● **To do**
Produce an exact copy of the first line of the data below and each line after it, please, up to and including the one with "Zaterdag 20 maart, 17.00 uur".

● **Provided data**
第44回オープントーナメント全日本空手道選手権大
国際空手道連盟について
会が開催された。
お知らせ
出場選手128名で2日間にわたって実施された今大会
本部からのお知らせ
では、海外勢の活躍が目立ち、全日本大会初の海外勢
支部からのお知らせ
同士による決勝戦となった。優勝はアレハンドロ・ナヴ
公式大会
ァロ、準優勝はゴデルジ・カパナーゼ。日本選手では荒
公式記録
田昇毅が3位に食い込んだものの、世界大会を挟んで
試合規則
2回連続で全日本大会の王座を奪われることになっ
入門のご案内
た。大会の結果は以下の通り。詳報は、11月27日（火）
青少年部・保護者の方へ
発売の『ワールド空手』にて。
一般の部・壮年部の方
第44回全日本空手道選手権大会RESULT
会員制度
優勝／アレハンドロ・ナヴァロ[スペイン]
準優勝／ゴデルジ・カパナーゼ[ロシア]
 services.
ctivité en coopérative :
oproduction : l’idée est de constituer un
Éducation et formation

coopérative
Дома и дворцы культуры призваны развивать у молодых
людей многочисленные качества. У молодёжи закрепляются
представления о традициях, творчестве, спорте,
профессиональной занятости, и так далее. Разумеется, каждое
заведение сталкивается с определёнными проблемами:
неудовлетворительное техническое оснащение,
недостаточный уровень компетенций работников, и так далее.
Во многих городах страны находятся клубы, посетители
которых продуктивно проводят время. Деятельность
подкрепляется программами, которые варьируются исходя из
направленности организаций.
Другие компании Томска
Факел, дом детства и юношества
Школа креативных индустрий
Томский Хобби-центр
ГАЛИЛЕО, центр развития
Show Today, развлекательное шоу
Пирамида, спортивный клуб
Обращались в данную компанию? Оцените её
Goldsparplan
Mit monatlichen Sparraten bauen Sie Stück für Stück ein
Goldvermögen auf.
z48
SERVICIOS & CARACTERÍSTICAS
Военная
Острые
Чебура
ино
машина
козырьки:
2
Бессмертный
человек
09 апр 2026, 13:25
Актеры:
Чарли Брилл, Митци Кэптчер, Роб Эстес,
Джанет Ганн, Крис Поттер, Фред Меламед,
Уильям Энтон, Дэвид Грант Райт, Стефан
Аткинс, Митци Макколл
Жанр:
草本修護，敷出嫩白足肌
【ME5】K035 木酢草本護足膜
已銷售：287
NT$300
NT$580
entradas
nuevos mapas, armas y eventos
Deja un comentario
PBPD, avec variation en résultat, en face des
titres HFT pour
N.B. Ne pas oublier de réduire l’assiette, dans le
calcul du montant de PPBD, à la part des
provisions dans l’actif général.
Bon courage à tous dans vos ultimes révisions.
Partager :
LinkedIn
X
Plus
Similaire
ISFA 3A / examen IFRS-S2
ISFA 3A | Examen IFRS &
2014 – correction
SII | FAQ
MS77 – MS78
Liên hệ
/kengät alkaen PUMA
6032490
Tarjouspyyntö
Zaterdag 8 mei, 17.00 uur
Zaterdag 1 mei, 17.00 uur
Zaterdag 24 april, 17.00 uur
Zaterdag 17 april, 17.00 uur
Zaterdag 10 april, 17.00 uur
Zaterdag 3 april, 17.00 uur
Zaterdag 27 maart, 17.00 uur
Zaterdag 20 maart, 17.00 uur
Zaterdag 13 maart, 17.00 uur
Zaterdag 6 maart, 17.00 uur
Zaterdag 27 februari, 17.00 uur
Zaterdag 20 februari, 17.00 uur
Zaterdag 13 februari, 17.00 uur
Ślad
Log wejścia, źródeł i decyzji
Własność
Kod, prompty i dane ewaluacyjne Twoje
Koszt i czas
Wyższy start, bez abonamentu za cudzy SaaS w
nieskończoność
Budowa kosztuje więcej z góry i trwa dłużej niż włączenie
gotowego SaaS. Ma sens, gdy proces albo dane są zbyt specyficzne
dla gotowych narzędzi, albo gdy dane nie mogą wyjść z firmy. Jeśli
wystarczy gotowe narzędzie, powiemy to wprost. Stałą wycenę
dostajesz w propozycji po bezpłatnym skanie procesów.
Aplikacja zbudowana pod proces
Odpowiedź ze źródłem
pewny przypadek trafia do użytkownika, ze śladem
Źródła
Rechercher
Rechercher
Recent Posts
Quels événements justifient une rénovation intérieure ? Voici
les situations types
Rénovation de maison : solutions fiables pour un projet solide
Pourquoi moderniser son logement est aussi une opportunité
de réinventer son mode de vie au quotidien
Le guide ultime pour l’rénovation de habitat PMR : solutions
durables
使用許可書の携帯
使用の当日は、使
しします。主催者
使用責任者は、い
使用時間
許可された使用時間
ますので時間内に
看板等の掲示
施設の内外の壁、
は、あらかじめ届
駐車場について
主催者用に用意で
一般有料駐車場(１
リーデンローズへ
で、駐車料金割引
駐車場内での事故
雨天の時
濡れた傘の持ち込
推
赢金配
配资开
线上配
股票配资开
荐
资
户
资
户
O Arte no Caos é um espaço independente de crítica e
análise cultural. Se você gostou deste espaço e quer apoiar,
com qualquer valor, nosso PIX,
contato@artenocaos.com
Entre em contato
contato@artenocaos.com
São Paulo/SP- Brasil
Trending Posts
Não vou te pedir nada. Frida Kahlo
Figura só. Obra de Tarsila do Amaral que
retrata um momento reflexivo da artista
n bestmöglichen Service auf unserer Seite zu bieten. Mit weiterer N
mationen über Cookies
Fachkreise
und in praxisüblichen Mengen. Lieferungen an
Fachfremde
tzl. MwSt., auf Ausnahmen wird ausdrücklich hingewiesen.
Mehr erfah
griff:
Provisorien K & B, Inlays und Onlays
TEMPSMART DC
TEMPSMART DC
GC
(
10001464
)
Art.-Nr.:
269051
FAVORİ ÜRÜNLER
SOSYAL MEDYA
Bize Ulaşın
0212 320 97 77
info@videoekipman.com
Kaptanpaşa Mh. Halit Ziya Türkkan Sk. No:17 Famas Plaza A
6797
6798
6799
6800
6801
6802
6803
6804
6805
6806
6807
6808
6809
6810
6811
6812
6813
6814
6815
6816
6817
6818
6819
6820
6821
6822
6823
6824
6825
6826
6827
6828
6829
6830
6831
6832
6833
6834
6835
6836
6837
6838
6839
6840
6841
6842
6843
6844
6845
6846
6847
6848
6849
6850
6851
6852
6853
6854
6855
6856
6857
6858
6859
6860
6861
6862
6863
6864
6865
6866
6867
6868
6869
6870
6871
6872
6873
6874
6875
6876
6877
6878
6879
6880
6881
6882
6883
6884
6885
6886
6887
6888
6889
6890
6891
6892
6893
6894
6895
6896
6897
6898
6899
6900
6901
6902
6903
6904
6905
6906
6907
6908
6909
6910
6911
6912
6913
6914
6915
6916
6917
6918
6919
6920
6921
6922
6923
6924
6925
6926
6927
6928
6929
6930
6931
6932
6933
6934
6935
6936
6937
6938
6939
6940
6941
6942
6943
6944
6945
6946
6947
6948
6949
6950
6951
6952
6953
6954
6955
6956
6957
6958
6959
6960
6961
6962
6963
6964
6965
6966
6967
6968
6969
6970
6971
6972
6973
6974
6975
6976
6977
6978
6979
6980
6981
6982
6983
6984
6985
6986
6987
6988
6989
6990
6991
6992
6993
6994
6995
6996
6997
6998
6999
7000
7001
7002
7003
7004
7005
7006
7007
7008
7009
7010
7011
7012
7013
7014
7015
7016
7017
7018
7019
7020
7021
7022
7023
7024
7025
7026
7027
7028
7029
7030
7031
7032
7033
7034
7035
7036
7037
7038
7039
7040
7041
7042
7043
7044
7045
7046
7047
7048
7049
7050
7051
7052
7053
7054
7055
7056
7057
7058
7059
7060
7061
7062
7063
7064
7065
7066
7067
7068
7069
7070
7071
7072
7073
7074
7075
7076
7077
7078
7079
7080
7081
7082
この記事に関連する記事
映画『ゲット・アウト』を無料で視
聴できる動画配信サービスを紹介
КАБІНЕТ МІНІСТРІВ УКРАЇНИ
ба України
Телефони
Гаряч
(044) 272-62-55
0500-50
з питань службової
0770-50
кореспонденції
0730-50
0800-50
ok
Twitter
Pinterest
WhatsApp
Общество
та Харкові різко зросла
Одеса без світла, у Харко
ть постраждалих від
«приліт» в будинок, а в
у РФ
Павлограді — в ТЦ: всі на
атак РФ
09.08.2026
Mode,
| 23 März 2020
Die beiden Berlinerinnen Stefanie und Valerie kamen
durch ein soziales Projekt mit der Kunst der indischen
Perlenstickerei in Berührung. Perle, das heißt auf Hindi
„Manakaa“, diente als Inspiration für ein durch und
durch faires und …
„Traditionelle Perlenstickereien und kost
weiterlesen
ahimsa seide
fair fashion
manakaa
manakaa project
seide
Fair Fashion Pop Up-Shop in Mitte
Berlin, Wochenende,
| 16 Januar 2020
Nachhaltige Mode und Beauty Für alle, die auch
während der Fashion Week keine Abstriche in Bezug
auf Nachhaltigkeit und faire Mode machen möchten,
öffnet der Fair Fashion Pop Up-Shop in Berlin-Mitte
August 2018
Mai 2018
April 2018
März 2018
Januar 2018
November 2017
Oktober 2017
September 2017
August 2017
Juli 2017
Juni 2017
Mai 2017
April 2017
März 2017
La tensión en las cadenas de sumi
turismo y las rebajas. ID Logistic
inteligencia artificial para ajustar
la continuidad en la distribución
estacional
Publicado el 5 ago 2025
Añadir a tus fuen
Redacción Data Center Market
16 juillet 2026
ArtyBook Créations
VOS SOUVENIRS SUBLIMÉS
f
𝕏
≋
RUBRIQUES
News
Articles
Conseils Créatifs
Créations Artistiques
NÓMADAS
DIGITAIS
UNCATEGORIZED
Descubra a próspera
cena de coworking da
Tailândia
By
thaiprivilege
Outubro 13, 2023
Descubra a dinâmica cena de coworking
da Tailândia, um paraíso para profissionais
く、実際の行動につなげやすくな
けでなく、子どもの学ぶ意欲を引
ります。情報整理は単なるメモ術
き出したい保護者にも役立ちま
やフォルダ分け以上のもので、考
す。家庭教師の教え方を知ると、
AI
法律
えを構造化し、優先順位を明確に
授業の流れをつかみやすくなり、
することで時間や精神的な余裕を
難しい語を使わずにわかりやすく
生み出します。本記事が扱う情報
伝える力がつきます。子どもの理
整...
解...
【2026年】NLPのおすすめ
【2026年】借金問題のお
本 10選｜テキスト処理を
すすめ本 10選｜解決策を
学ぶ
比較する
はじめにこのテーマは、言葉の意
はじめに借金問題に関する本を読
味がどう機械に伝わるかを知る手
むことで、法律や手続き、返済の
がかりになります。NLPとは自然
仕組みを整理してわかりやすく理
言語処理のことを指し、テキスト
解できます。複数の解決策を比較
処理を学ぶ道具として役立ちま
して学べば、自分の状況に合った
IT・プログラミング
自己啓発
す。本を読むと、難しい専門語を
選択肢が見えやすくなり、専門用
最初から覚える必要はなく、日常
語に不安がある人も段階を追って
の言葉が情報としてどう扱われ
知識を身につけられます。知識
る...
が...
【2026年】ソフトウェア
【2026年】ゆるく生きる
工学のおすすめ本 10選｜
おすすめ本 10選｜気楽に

● **Exercise result**
第44回オープントーナメント全日本空手道選手権大
国際空手道連盟について
会が開催された。
お知らせ
出場選手128名で2日間にわたって実施された今大会
本部からのお知らせ
では、海外勢の活躍が目立ち、全日本大会初の海外勢
支部からのお知らせ
同士による決勝戦となった。優勝はアレハンドロ・ナヴ
公式大会
ァロ、準優勝はゴデルジ・カパナーゼ。日本選手では荒
公式記録
田昇毅が3位に食い込んだものの、世界大会を挟んで
試合規則
2回連続で全日本大会の王座を奪われることになっ
入門のご案内
た。大会の結果は以下の通り。詳報は、11月27日（火）
青少年部・保護者の方へ
発売の『ワールド空手』にて。
一般の部・壮年部の方
第44回全日本空手道選手権大会RESULT
会員制度
優勝／アレハンドロ・ナヴァロ[スペイン]
準優勝／ゴデルジ・カパナーゼ[ロシア]
 services.
ctivité en coopérative :
oproduction : l’idée est de constituer un
Éducation et formation

coopérative
Дома и дворцы культуры призваны развивать у молодых
людей многочисленные качества. У молодёжи закрепляются
представления о традициях, творчестве, спорте,
профессиональной занятости, и так далее. Разумеется, каждое
заведение сталкивается с определёнными проблемами:
неудовлетворительное техническое оснащение,
недостаточный уровень компетенций работников, и так далее.
Во многих городах страны находятся клубы, посетители
которых продуктивно проводят время. Деятельность
подкрепляется программами, которые варьируются исходя из
направленности организаций.
Другие компании Томска
Факел, дом детства и юношества
Школа креативных индустрий
Томский Хобби-центр
ГАЛИЛЕО, центр развития
Show Today, развлекательное шоу
Пирамида, спортивный клуб
Обращались в данную компанию? Оцените её
Goldsparplan
Mit monatlichen Sparraten bauen Sie Stück für Stück ein
Goldvermögen auf.
z48
SERVICIOS & CARACTERÍSTICAS
Военная
Острые
Чебура
ино
машина
козырьки:
2
Бессмертный
человек
09 апр 2026, 13:25
Актеры:
Чарли Брилл, Митци Кэптчер, Роб Эстес,
Джанет Ганн, Крис Поттер, Фред Меламед,
Уильям Энтон, Дэвид Грант Райт, Стефан
Аткинс, Митци Макколл
Жанр:
草本修護，敷出嫩白足肌
【ME5】K035 木酢草本護足膜
已銷售：287
NT$300
NT$580
entradas
nuevos mapas, armas y eventos
Deja un comentario
PBPD, avec variation en résultat, en face des
titres HFT pour
N.B. Ne pas oublier de réduire l’assiette, dans le
calcul du montant de PPBD, à la part des
provisions dans l’actif général.
Bon courage à tous dans vos ultimes révisions.
Partager :
LinkedIn
X
Plus
Similaire
ISFA 3A / examen IFRS-S2
ISFA 3A | Examen IFRS &
2014 – correction
SII | FAQ
MS77 – MS78
Liên hệ
/kengät alkaen PUMA
6032490
Tarjouspyyntö
Zaterdag 8 mei, 17.00 uur
Zaterdag 1 mei, 17.00 uur
Zaterdag 24 april, 17.00 uur
Zaterdag 17 april, 17.00 uur
Zaterdag 10 april, 17.00 uur
Zaterdag 3 april, 17.00 uur
Zaterdag 27 maart, 17.00 uur
Zaterdag 20 maart, 17.00 uur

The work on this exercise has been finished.